Supplied material
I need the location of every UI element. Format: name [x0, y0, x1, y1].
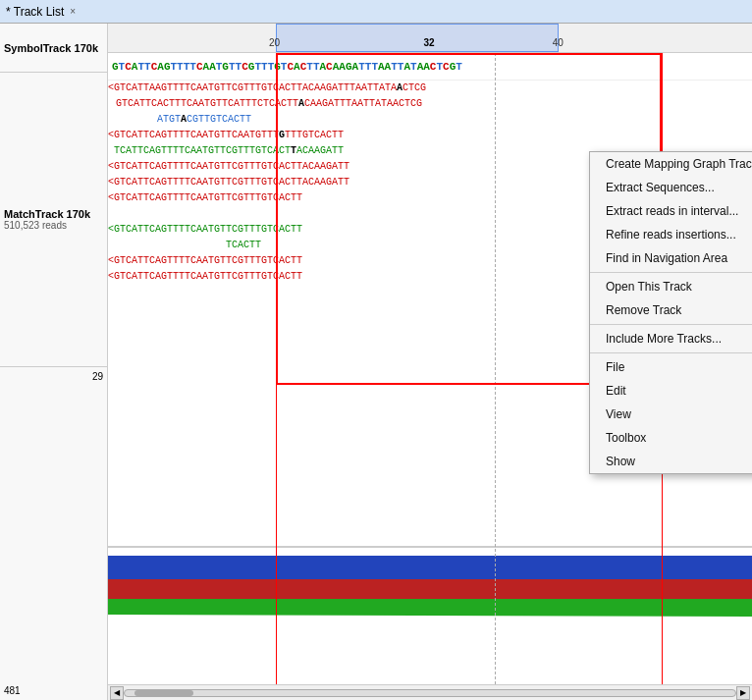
menu-item[interactable]: Extract reads in interval... [590, 199, 752, 223]
label-panel: SymbolTrack 170k MatchTrack 170k 510,523… [0, 24, 108, 700]
close-tab-button[interactable]: × [70, 6, 76, 17]
menu-separator [590, 352, 752, 353]
menu-item[interactable]: View▶ [590, 403, 752, 426]
symbol-sequence: GTCATTCAGTTTTCAATGTTCGTTTGTCACTTACAAGATT… [108, 61, 462, 73]
scrollbar[interactable]: ◀ ▶ [108, 684, 752, 700]
scroll-right-button[interactable]: ▶ [736, 686, 750, 700]
chart-label: 29 481 [0, 367, 107, 700]
read-row: ATGTACGTTGTCACTT [157, 112, 752, 128]
menu-separator [590, 272, 752, 273]
menu-item[interactable]: Toolbox▶ [590, 426, 752, 450]
title-bar: * Track List × [0, 0, 752, 24]
ruler-mark-32: 32 [423, 37, 434, 48]
ruler-mark-40: 40 [553, 37, 564, 48]
read-row: GTCATTCACTTTCAATGTTCATTTCTCACTTACAAGATTT… [116, 96, 752, 112]
match-track-label: MatchTrack 170k 510,523 reads [0, 73, 107, 367]
ruler-mark-20: 20 [269, 37, 280, 48]
scrollbar-track[interactable] [124, 689, 736, 697]
chart-area [108, 547, 752, 684]
match-track-reads: 510,523 reads [4, 220, 103, 231]
menu-item[interactable]: Edit▶ [590, 379, 752, 403]
menu-separator [590, 324, 752, 325]
match-track-name: MatchTrack 170k [4, 208, 103, 220]
scrollbar-thumb[interactable] [134, 690, 193, 696]
track-area: 20 32 40 GTCATTCAGTTTTCAATGTTCGTTTGTCACT… [108, 24, 752, 700]
menu-item[interactable]: File▶ [590, 355, 752, 379]
menu-item[interactable]: Extract Sequences... [590, 176, 752, 199]
scroll-left-button[interactable]: ◀ [110, 686, 124, 700]
read-row: <GTCATTCAGTTTTCAATGTTCAATGTTTGTTTGTCACTT [108, 128, 752, 143]
read-row: <GTCATTAAGTTTTCAATGTTCGTTTGTCACTTACAAGAT… [108, 81, 752, 96]
menu-item[interactable]: Refine reads insertions... [590, 223, 752, 246]
tab-label: * Track List [6, 5, 64, 19]
chart-top-value: 29 [92, 371, 103, 382]
menu-item[interactable]: Create Mapping Graph Tracks... [590, 152, 752, 176]
menu-item[interactable]: Open This Track [590, 275, 752, 298]
menu-item[interactable]: Remove Track [590, 298, 752, 322]
menu-item[interactable]: Include More Tracks... [590, 327, 752, 350]
symbol-track-label: SymbolTrack 170k [0, 24, 107, 73]
svg-rect-3 [108, 599, 752, 615]
menu-item[interactable]: Find in Navigation Area [590, 246, 752, 270]
chart-bottom-value: 481 [4, 685, 21, 696]
ruler: 20 32 40 [108, 24, 752, 53]
main-content: SymbolTrack 170k MatchTrack 170k 510,523… [0, 24, 752, 700]
menu-item[interactable]: Show▶ [590, 450, 752, 473]
symbol-track-row: GTCATTCAGTTTTCAATGTTCGTTTGTCACTTACAAGATT… [108, 53, 752, 81]
context-menu: Create Mapping Graph Tracks...Extract Se… [589, 151, 752, 474]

What you will do
Lines containing "Mapping" in the listing: how many are there? Answer with the number only.

Answer section
2